Work item: Within the listing below, filter for "niet" and copy every matching line.

──────── Available records

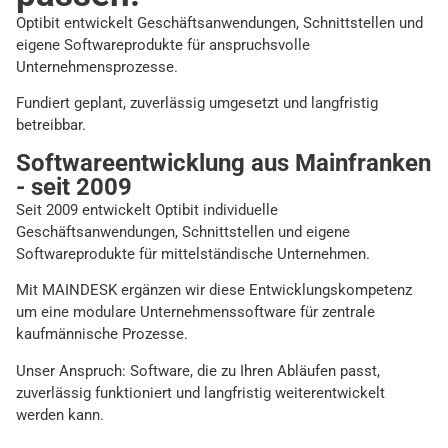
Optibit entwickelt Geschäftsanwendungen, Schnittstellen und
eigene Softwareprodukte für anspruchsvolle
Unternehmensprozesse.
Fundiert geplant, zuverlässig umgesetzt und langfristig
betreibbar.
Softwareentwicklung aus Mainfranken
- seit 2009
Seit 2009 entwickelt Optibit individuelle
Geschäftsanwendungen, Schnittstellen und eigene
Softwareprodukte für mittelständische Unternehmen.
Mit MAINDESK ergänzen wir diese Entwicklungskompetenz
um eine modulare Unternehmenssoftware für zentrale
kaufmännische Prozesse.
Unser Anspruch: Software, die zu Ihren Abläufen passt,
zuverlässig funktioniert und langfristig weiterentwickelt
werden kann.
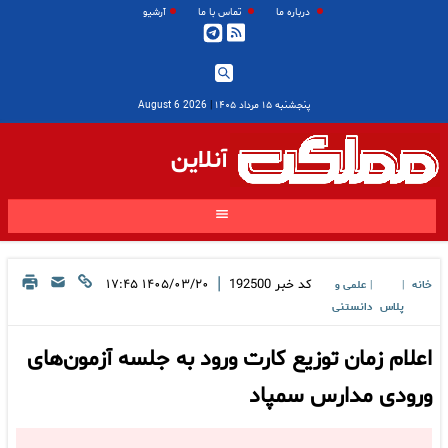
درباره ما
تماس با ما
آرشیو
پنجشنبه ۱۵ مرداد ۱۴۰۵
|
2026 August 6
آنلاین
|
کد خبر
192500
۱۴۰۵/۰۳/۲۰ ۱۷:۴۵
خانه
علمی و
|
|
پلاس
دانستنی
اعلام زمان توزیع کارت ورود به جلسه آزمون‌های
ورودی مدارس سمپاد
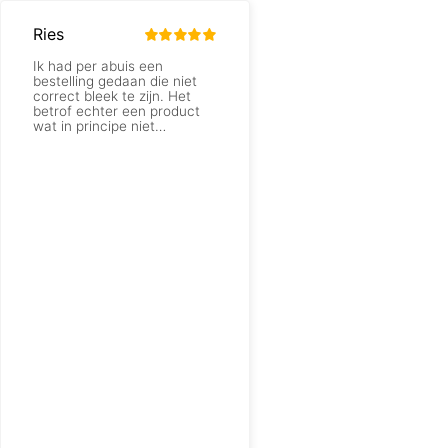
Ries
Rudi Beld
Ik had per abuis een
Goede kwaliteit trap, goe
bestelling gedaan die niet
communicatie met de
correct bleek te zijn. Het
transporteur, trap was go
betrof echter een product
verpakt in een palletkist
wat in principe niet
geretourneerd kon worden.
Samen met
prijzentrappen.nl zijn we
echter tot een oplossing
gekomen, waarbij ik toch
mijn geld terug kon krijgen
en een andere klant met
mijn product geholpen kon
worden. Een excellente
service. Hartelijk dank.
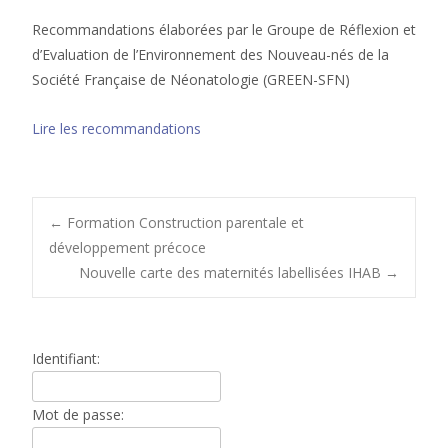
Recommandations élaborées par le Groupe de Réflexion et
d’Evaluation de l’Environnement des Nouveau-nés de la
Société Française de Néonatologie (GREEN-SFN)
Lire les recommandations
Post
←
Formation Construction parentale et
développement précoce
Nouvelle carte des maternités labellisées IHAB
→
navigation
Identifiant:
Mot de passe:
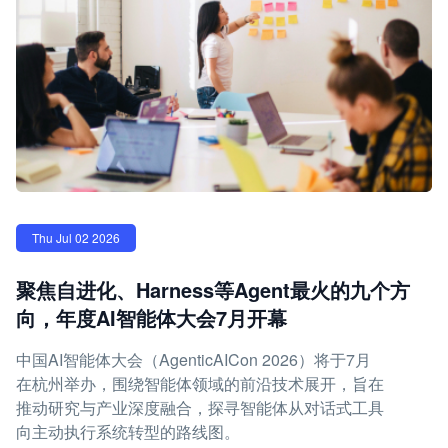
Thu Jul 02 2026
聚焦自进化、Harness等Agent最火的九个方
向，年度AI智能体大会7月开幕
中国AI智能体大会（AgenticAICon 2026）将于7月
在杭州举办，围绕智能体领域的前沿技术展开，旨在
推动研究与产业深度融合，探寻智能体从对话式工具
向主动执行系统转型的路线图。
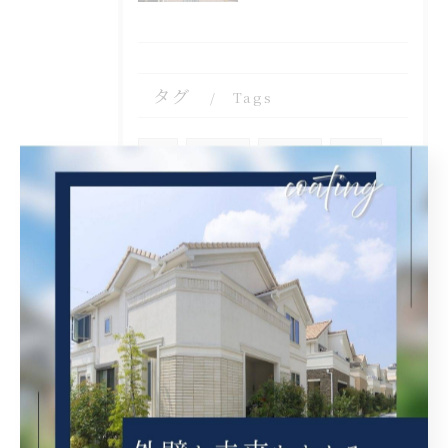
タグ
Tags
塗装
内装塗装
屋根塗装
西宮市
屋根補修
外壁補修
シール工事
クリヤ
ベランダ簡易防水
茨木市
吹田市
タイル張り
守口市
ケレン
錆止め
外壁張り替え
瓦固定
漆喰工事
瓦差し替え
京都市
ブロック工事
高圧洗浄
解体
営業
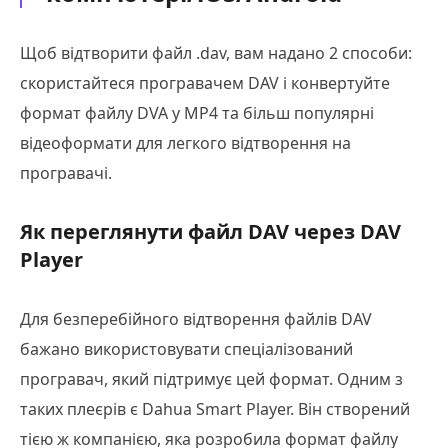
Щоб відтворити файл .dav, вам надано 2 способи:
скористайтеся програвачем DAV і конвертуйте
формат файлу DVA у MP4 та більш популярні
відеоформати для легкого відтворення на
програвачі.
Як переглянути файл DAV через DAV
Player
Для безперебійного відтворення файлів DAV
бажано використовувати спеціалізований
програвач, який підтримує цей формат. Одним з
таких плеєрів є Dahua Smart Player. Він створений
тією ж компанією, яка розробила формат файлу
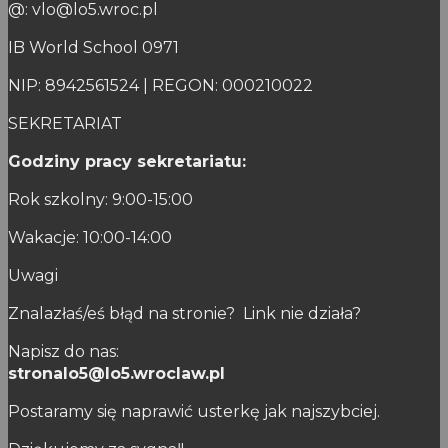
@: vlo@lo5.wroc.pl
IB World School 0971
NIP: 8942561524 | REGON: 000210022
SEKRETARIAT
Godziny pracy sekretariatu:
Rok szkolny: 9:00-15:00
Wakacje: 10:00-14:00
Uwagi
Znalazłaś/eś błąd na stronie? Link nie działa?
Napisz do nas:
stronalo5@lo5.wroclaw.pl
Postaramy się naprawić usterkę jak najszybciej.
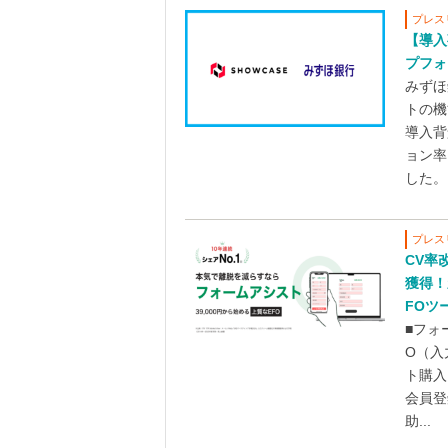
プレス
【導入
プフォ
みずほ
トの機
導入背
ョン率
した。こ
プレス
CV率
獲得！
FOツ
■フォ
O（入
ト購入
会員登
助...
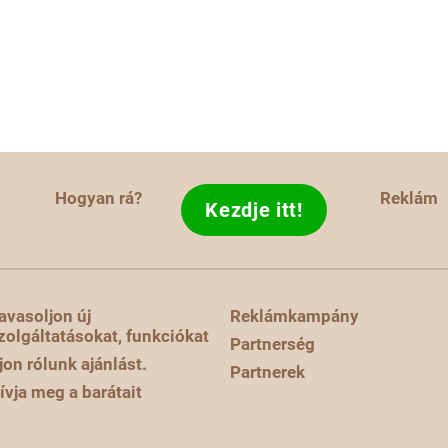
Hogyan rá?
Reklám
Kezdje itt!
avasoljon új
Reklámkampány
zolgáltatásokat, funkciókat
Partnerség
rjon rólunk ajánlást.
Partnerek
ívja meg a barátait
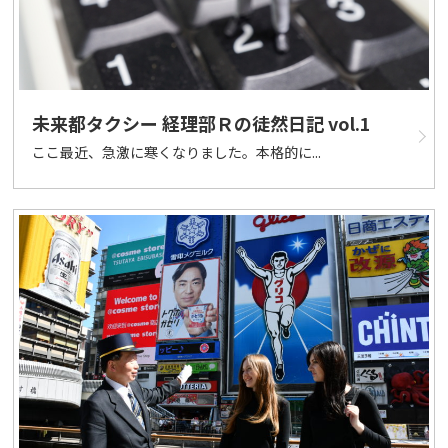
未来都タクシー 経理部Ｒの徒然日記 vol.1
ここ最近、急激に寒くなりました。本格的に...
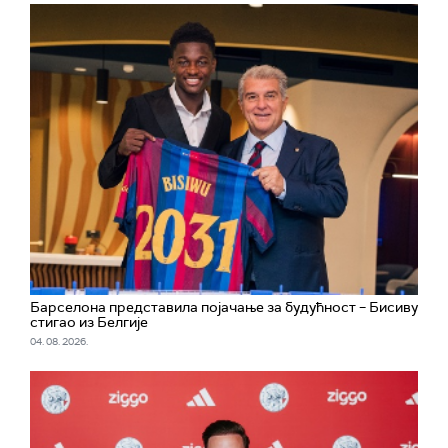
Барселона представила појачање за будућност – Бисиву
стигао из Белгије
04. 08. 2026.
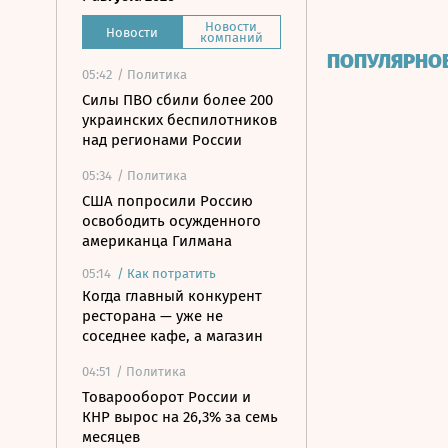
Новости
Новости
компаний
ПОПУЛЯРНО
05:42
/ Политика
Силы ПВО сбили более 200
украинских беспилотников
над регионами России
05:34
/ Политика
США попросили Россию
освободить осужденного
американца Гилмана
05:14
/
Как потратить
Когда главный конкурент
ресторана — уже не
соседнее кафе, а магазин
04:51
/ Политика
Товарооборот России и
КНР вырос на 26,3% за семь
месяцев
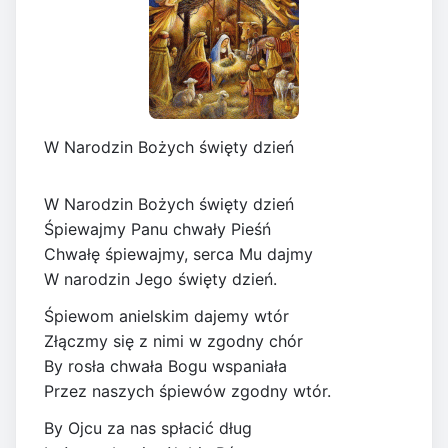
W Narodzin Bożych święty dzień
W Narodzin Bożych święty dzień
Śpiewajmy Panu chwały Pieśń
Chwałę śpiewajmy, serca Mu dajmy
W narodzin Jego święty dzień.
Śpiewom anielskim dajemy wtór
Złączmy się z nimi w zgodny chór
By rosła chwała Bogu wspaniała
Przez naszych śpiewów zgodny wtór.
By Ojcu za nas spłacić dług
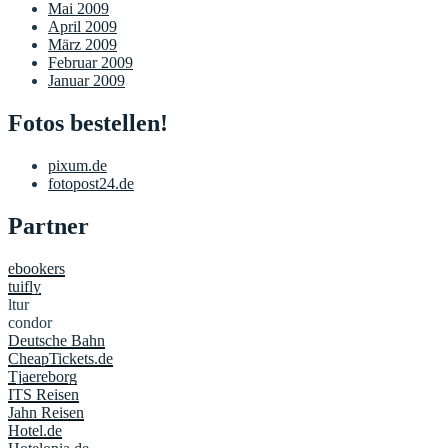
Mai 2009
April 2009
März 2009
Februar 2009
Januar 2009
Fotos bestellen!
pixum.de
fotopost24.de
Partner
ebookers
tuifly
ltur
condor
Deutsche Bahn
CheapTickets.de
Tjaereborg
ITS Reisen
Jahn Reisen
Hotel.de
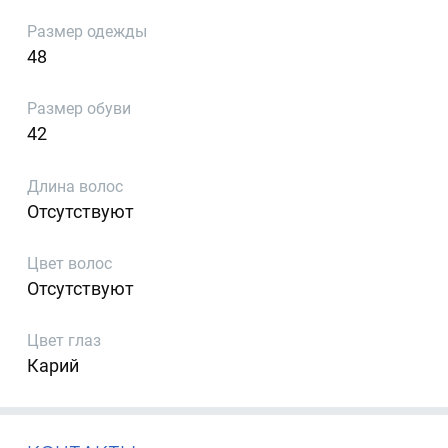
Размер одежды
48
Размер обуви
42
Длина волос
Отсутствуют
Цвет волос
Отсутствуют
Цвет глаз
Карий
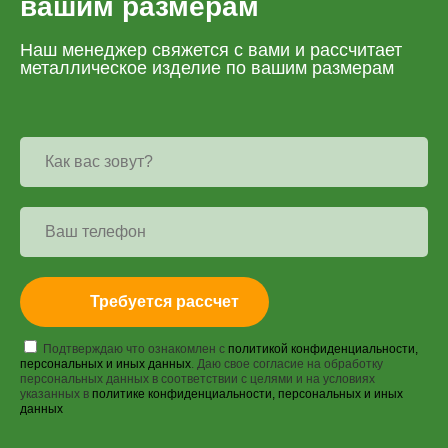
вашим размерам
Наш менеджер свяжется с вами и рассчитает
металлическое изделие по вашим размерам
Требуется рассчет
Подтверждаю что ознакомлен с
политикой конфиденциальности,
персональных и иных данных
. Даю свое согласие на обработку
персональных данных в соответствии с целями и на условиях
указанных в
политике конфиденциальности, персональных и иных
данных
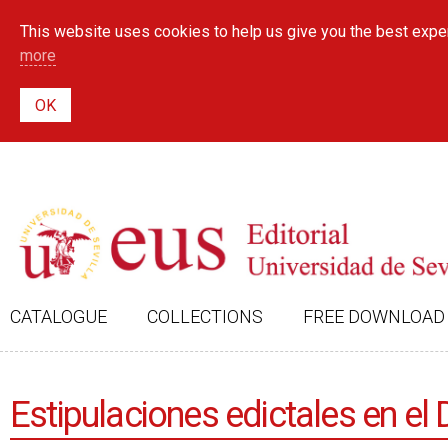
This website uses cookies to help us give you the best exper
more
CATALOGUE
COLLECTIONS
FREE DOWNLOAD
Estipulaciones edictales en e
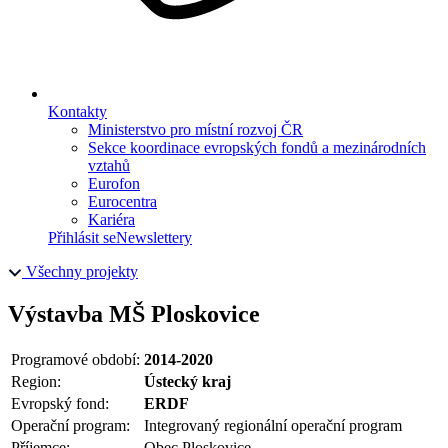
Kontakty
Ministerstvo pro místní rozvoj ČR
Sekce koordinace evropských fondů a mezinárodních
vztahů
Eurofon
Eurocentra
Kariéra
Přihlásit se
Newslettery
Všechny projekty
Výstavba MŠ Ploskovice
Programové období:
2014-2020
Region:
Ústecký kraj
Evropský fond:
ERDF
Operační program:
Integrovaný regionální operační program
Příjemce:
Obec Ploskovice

────────────────

Solution to this exercise:
bestelling gedaan die niet
wat in principe niet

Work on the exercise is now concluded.